Durante seu voto, Gilmar afirmou que o movimento do poder Judiciário capitaneado pela Operação Lava Jato e pelo então juiz federal Sergio Moro representa “experimento de um projeto populista de poder político”, estrelada pelo que chamou de “juiz subserviente” a ideais ferozes à princípios da Constituição.
“Há alguns anos compartilho e aprofundo críticas sobre os excessos e riscos impostos ao Estado de Direito por um modelo de atuação judicial oficiosa, que invoca para si um projeto de moralização”, disse Gilmar, ao ler seu voto durante o julgamento. “A história recente do poder Judiciário ficará marcada pelo experimento de um projeto populista de poder político, cuja tônica assentava-se na instrumentalização do processo penal, na deturpação dos valores da Justiça e na elevação mítica de um juiz subserviente a um ideal feroz de violências às garantias constitucionais do contraditório, da ampla defesa, da presunção de inocência e principalmente da dignidade da pessoa humana.”
Mendes também disse que a atuação de Moro gerou “efeitos extra-processuais e dos efeitos midiáticos” – e que esta atuação teria influenciado, sim, em 2018.
“A opção por provocar e não esperar ser provado garantia que o juiz estivesse na dianteira de uma narrativa que culminaria na consagração de um verdadeiro projeto de poder que passava pela deslegitimação política do Partido dos Trabalhadores e em especial do ex-presidente Luiz Inácio Lula da Silva”, afirmou o ministro. O objetivo, indicou, era “afastá-lo do jogo eleitoral.”
Mendes é o segundo ministro mais antigo da corte e assumiu o cargo em 2002, por indicação de Fernando Henrique Cardoso. O ministro buscou ressaltar, ao menos duas vezes, que não foi indicado pelos presidentes do PT, caso de Ricardo Lewandowski, Cármen Lúcia (ambos em 2006) e Edson Fachin (em 2015).
Pedido de adiamento
O ministro Edson Fachin, relator do caso na turma, pediu o adiamento da questão antes do início da sessão – e voltou a requerer que o caso fosse retirado de pauta. O motivo seriam novas argumentações trazidas pela defesa do ex-presidente, assim como a sua decisão desta segunda-feira, que declarou a justiça curitibana como incompetente para julgar os processos contra o político.
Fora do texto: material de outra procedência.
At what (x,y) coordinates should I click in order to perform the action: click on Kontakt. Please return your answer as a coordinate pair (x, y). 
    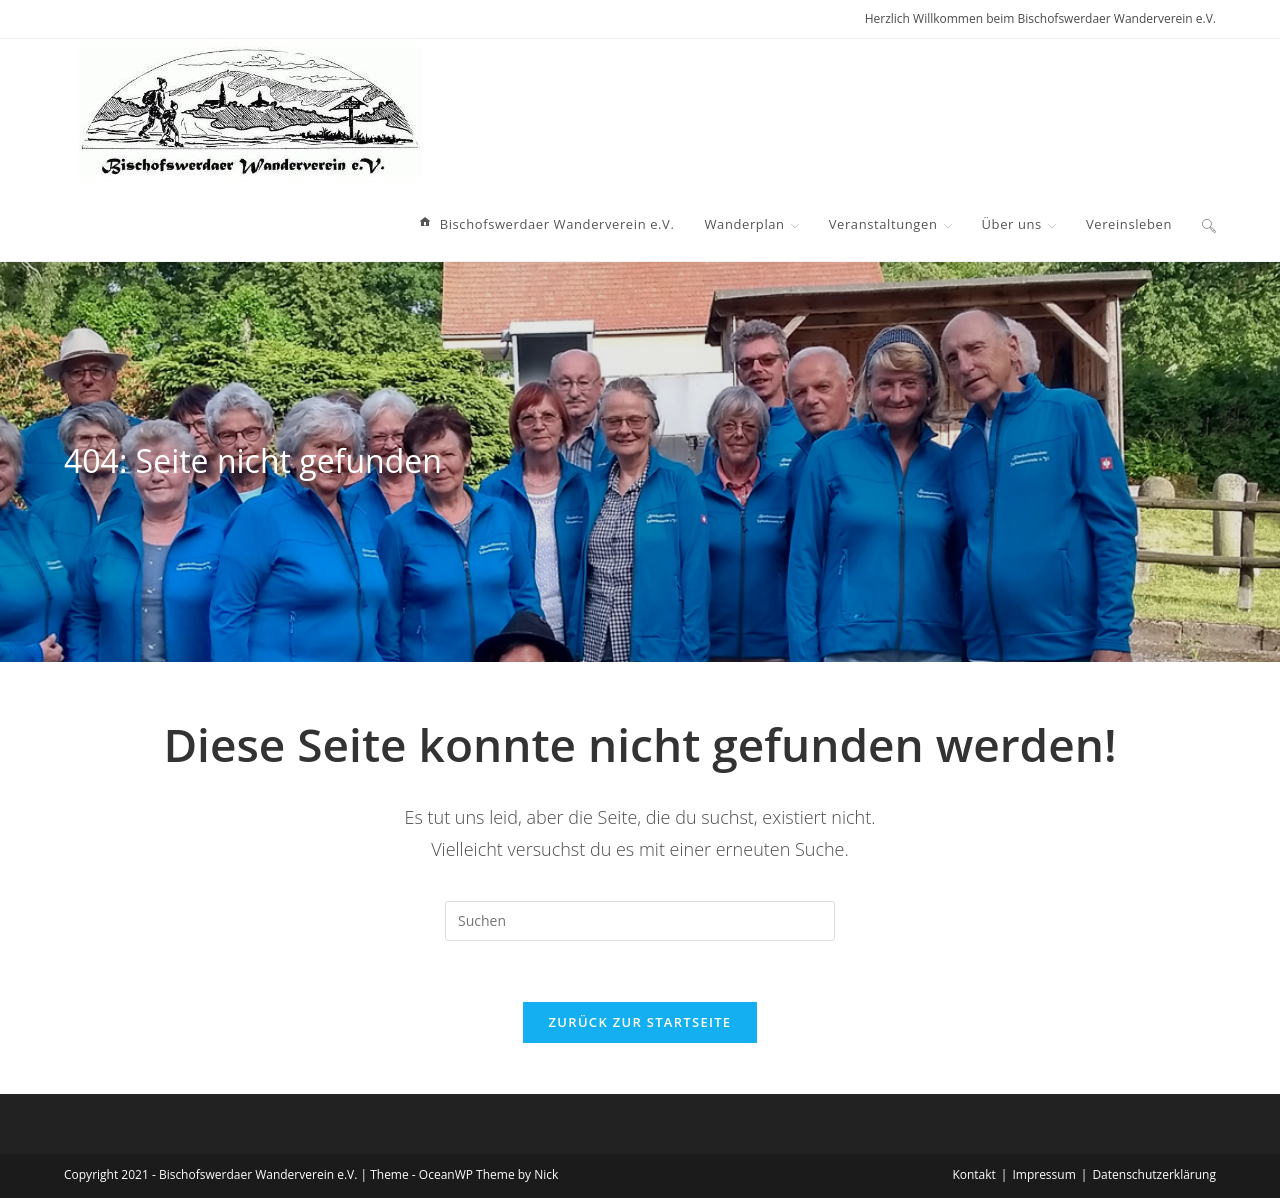     Looking at the image, I should click on (973, 1174).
A decisão desta segunda, afirmou Fachin, causaria a chamada “perda de objeto”, ou seja, a impossibilidade de se continuar o julgamento. A Procuradoria-Geral da República (PGR) argumentou que era necessária a suspensão do julgamento, acompanhando o ministro Fachin.
Gilmar Mendes entendeu de maneira contrária, pelo prosseguimento do julgamento: “Esta circunstância não compele nem poderia compelir que este colegiado tivesse sua jurisdição esvaziada para apreciação da matéria”, disse. Em seguida, comparou: “É, desculpe-me, o cachorro que abana o rabo e não o rabo que abana o cachorro”.
Os ministros da corte se alinharam à tese do ministro Gilmar Mendes. Nunes Marques, Ricardo Lewandowski e Cármen Lúcia consideraram possível continuar a julgar a suspeição de Moro, mesmo após a decisão de Fachin,
“A decisão do ministro Fachin é uma decisão ainda precária e efêmera, que está sujeito à apreciação do próprio Plenário do Supremo tribunal e não tem o condão de obstar o julgamento desta 2ª Turma”, argumentou o ministro Ricardo Lewandowski.